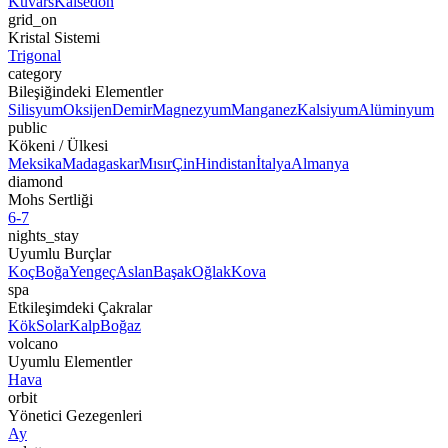
Kuvars
Kalsedon
grid_on
Kristal Sistemi
Trigonal
category
Bileşiğindeki Elementler
Silisyum
Oksijen
Demir
Magnezyum
Manganez
Kalsiyum
Alüminyum
public
Kökeni / Ülkesi
Meksika
Madagaskar
Mısır
Çin
Hindistan
İtalya
Almanya
diamond
Mohs Sertliği
6-7
nights_stay
Uyumlu Burçlar
Koç
Boğa
Yengeç
Aslan
Başak
Oğlak
Kova
spa
Etkileşimdeki Çakralar
Kök
Solar
Kalp
Boğaz
volcano
Uyumlu Elementler
Hava
orbit
Yönetici Gezegenleri
Ay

===

■ EXERCISE: What you return should be only the lines from the line containing "nights_stay" through the end of the material above, reproduced exactly, first and last included.

■ SOLVED EXERCISE:
nights_stay
Uyumlu Burçlar
Koç
Boğa
Yengeç
Aslan
Başak
Oğlak
Kova
spa
Etkileşimdeki Çakralar
Kök
Solar
Kalp
Boğaz
volcano
Uyumlu Elementler
Hava
orbit
Yönetici Gezegenleri
Ay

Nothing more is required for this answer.